HAFITH — حافظ · Arabic Manuscript OCR
OCR pipeline for Arabic historical manuscripts. Given a manuscript image it:
- Detects text regions (main body vs. margin) — YOLO
- Segments individual lines — RTMDet instance segmentation
- Recognises text per line — SigLIP2 NaFlex + Qwen3-0.6B (Prefix-LM)
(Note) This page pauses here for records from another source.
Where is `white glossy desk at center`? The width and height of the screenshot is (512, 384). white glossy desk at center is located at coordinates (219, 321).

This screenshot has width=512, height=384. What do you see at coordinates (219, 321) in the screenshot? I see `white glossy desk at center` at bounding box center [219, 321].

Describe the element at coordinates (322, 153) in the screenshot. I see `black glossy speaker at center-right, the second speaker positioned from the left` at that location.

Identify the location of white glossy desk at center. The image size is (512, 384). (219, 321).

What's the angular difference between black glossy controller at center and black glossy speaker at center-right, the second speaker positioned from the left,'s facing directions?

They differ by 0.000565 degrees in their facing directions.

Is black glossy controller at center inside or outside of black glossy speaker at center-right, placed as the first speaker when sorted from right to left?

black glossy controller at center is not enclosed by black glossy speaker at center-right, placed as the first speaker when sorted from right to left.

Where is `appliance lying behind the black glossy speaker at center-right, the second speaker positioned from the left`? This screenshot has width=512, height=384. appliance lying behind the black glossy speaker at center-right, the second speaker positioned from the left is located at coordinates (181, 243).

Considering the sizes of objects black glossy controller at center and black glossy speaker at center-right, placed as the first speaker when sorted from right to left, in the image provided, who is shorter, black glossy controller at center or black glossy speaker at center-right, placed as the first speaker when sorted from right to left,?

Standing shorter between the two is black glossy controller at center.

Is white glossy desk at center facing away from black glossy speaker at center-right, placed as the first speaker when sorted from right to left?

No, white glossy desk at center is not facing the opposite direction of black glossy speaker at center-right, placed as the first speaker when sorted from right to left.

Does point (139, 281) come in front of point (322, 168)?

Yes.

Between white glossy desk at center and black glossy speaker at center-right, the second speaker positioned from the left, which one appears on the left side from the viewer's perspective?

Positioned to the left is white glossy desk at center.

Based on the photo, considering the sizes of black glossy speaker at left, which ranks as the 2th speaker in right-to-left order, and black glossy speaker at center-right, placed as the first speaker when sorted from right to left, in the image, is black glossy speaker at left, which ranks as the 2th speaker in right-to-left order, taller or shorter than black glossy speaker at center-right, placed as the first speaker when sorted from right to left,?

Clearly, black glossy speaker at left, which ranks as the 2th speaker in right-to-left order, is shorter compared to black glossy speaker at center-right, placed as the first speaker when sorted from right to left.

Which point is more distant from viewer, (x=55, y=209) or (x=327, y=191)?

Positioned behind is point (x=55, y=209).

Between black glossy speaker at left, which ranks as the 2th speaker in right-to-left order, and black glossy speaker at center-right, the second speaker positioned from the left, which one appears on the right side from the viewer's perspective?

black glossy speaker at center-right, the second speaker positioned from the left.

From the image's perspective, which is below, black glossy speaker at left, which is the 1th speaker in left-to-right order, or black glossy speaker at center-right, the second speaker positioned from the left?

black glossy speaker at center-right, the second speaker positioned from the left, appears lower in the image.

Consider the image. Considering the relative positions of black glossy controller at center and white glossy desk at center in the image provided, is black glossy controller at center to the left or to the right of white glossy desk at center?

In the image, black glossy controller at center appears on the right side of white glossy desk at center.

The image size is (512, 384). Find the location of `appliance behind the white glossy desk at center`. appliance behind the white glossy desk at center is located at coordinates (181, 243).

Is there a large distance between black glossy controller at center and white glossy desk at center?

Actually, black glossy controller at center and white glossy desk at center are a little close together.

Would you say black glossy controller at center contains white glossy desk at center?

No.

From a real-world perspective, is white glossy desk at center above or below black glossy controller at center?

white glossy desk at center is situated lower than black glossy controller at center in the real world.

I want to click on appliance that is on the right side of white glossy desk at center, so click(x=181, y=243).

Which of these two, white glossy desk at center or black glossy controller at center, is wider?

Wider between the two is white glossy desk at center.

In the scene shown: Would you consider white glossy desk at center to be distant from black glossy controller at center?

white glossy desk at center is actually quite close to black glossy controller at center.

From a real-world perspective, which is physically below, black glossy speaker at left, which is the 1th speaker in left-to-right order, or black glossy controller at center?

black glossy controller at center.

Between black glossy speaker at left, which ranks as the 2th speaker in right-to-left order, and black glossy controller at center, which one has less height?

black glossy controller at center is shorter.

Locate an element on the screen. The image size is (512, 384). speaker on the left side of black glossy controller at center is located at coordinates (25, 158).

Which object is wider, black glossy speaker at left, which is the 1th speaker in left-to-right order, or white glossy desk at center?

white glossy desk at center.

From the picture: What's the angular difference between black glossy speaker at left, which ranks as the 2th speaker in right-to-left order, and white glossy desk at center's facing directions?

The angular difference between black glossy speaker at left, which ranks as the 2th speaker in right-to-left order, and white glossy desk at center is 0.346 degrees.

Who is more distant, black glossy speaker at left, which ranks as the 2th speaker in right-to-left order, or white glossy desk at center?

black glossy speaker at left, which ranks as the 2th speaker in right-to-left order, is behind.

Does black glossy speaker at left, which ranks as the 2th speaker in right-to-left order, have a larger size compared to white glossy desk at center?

- Corrects OCR errors — Gemini LLM (optional, requires API key)
Model Files
| File | Description | Size |
|---|---|---|
lines.pth |
RTMDet-m line segmentation weights | 242 MB |
regions.pt |
YOLO region detection weights | 117 MB |
ocr/model.pt |
SigLIP2 + Qwen3-0.6B OCR weights | 3.9 GB |
ocr/qwen_tokenizer/ |
Qwen3 tokenizer files | — |
ocr/siglip_processor/ |
SigLIP2 image processor config | — |
rtmdet_lines.py |
RTMDet model config | — |
Architecture
Input image
│
├─► YOLO (regions.pt)
│ └─ Bounding boxes: main text body vs. margin
│
├─► RTMDet (lines.pth + rtmdet_lines.py)
│ └─ Instance segmentation masks → line polygons (reading order)
│
└─► Per-line crops
└─► SigLIP2 NaFlex encoder → Linear(1152→1024) → Qwen3-0.6B decoder
└─ Arabic text string per line
The OCR model is a custom Prefix-LM: visual patch embeddings from SigLIP2 are prepended as a visual prefix to Qwen3's input embedding space, followed by a BOS anchor token. The decoder autoregressively generates Arabic text tokens.
Requirements
pip install torch torchvision transformers ultralytics opencv-python-headless \
Pillow numpy google-genai huggingface_hub
# mmcv must be built from source (no pre-built wheel for torch 2.9 + CUDA 12.8)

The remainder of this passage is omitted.